Rank heresy of this kind would get a man hung in All Black country, where ignorance of silver-ferned history is a capital offence. And to think the man's uncle, the grand old Irish flanker John O'Driscoll, was a Lion himself, capped against the Springboks a quarter of a century ago. There again, the newly-anointed captain would have been no more than 18 months old when Uncle John was being kicked from one end of the high veld to the other. And anyway, it was a different game back in 1980, when men were men and alcoholic excess was part of the tour agreement. This current O'Driscoll is among the most striking symbols of professional union, as opposed to the amateur version that spawned his predecessor as Lion-in-chief, Martin Johnson.
Johnson may have been the face of the Lions in 1997 and 2001 - a pug-ugly face, albeit a thing of beauty when the tourists were scattering Springboks and Wallabies to all points of the compass - but his were the features of an old-style rugby warrior. O'Driscoll will bring something new to the shop window, something stylish and contemporary. "He lives in a goldfish bowl, like most other sports stars of his magnitude, and he knows how to handle it," said his national coach, Eddie O'Sullivan, who will be on the back-room staff on this trip.

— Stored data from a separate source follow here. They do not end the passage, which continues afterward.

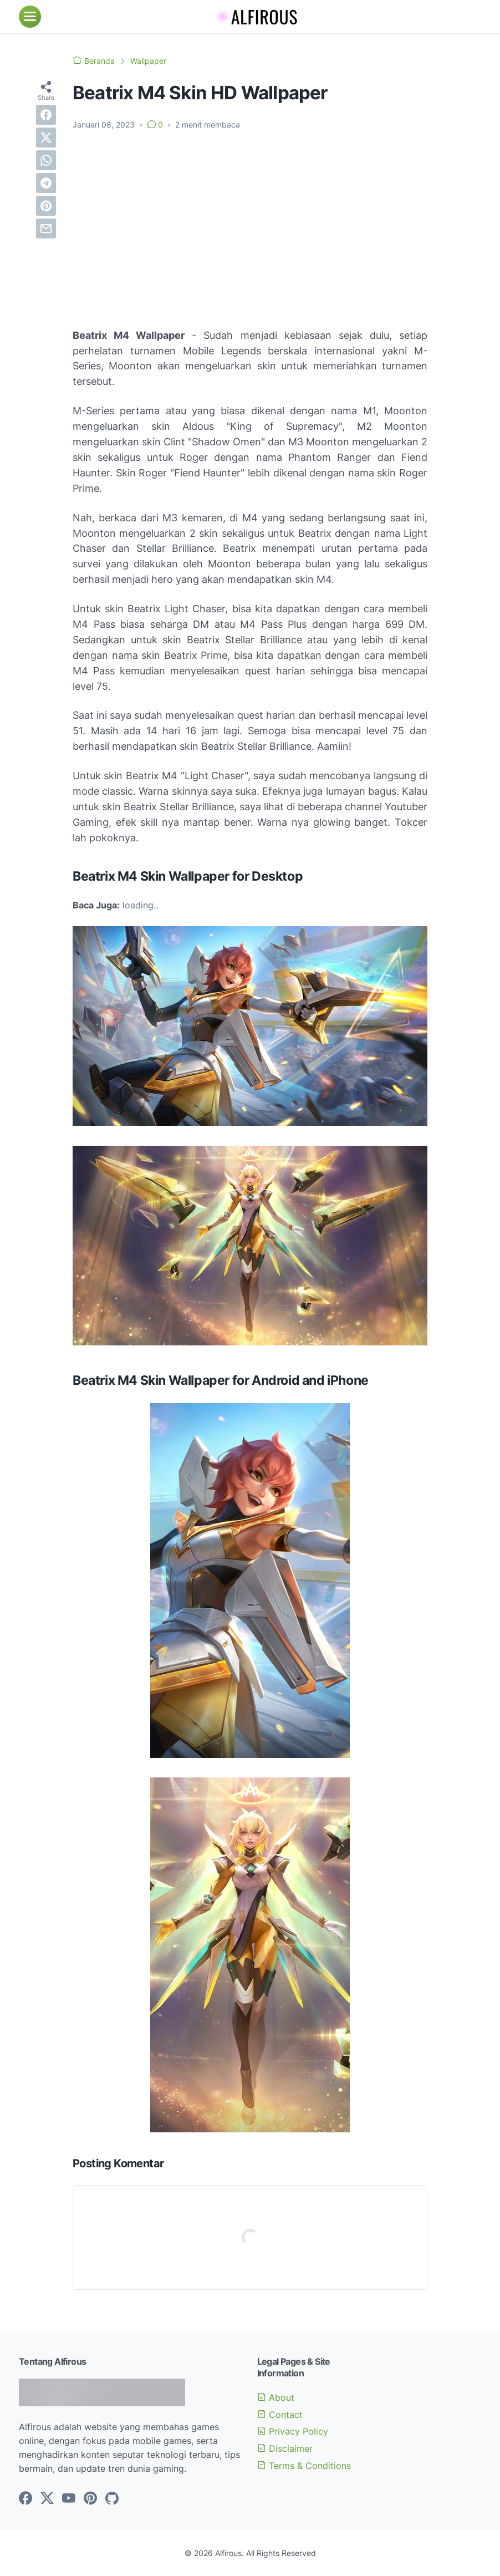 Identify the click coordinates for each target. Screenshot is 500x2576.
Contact (280, 2414)
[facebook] (46, 115)
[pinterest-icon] (90, 2499)
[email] (46, 228)
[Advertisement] (250, 222)
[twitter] (46, 138)
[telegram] (46, 183)
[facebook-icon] (25, 2499)
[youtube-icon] (68, 2499)
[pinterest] (46, 206)
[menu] (30, 17)
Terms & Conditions (304, 2465)
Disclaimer (285, 2448)
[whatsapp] (46, 160)
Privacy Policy (292, 2431)
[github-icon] (112, 2499)
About (275, 2397)
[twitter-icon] (47, 2499) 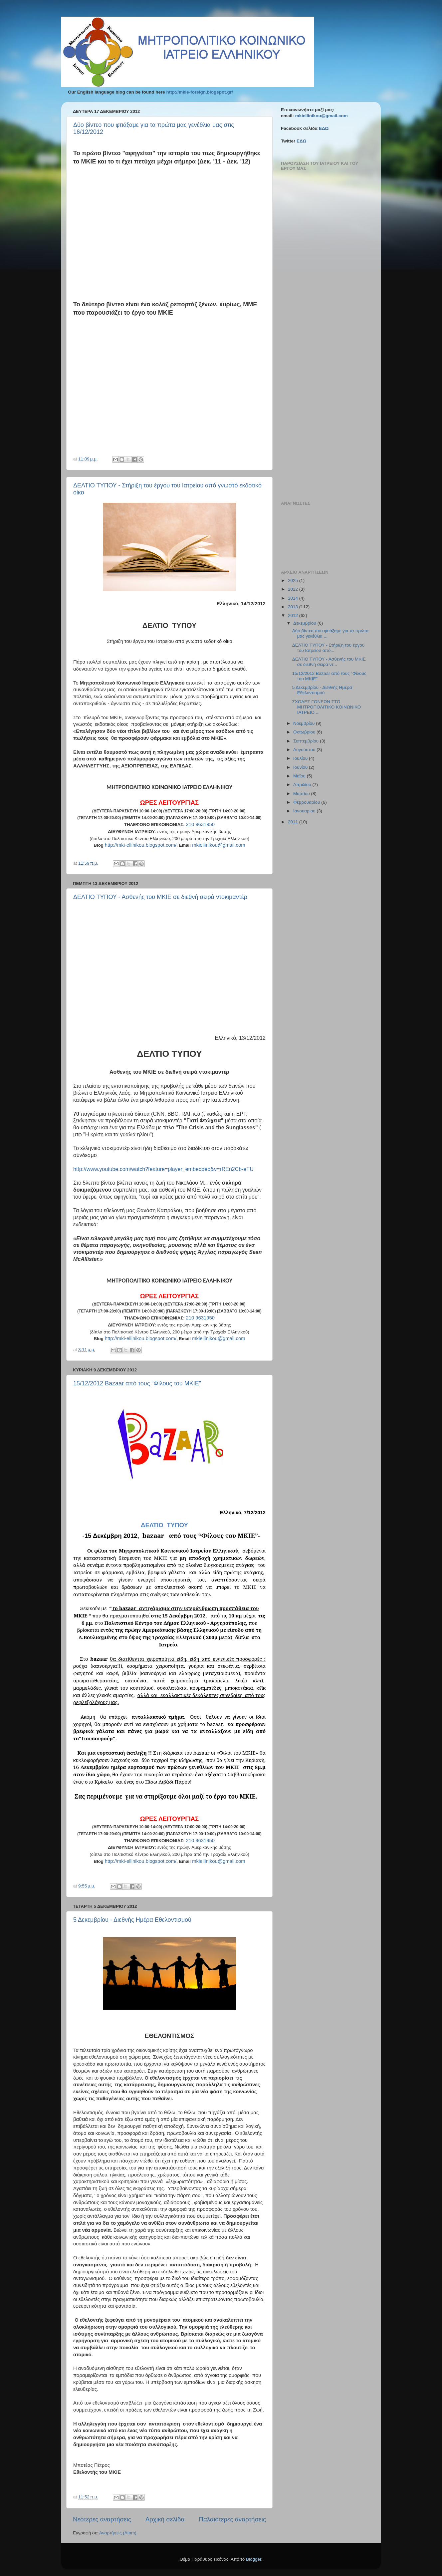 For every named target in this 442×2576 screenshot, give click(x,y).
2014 (293, 598)
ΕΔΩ (324, 128)
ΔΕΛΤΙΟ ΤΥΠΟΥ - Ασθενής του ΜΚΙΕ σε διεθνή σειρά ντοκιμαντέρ (160, 897)
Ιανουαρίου (305, 810)
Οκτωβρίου (305, 731)
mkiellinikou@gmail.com (321, 115)
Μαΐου (300, 775)
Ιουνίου (301, 767)
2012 (293, 615)
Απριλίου (302, 784)
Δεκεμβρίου (305, 623)
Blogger (253, 2559)
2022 (293, 589)
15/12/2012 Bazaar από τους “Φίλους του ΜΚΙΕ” (137, 1383)
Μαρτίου (302, 793)
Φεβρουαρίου (307, 802)
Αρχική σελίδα (165, 2519)
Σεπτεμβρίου (306, 740)
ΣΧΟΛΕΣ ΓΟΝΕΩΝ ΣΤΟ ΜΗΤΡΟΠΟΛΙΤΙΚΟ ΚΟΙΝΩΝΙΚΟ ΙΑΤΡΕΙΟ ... (326, 707)
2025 (293, 580)
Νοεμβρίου (304, 723)
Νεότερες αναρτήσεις (102, 2519)
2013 (293, 606)
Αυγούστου (305, 749)
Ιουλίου (301, 758)
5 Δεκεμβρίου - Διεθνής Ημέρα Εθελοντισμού (132, 1919)
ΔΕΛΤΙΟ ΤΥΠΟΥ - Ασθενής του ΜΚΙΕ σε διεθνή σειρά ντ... (329, 662)
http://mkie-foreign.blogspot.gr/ (199, 92)
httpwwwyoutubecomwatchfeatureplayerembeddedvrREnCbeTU (163, 1169)
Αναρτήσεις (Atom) (117, 2532)
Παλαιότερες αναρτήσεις (232, 2519)
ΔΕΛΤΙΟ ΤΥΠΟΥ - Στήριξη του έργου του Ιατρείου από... (328, 648)
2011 (293, 821)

Which is probably as well, considering the attention, only some of it of the welcome variety, he is likely to attract between the end of May, when he arrives in Auckland, and the middle of July, by which time he will have been tried and tested in some of the most heavily fortified corners of the All Black kingdom: Hamilton and Dunedin, Christchurch and Wellington.
"Rugby means more to the people of New Zealand than any other people on earth," said Sir Clive Woodward, the head coach, in unveiling O'Driscoll. "It is an integral part of their daily life, and I do not underestimate the challenge we face."
O'Driscoll, he believes, is precisely the kind of character equipped to thrive in this most hostile of environments. He is not wrong. The captain may have been blessed with the precise attributes - short-range acceleration and long-range cruising speed, a low centre of gravity, a degree of strength unnatural for a man of his modest size, a geometer's eye for the best available angle of attack - that define a centre of genuine quality, but the thing that elevates him above his peers is his love of the fight. Call it the Johnson in him.
"Martin led by example," O'Driscoll acknowledged. "He wasn't big on talk - actions spoke louder than words in his book - but he said what needed to be said. This is my philosophy, too. Will I contact him before the tour? He may well be one of the people I phone, just to get a feel for what is ahead. But I already know from the 2001 trip that this is the most brilliant thing a player can experience.
"We've just kicked each other sideways for the seven weeks of the Six Nations Championship, and now we're joining together to become a team for two months. I think people will gel very quickly when they realise the massive opportunity they have before them."
Eight years ago, Fran Cotton and Ian McGeechan chose Johnson as their Lions captain because they wanted to roast the overtly physical Springboks on their own spit. "It seemed like a good idea to have Martin knocking on their door before kick-off, just to make the point that we would be as tough as them," McGeechan said at the time.
O'Driscoll will be a different leader, playing a similar game. When Doug Howlett, Daniel Carter and the rest of the wonderful All Black back division see Ireland's finest staring at them across the half-way line, it may just occur to them that the tourists might be wonderful too.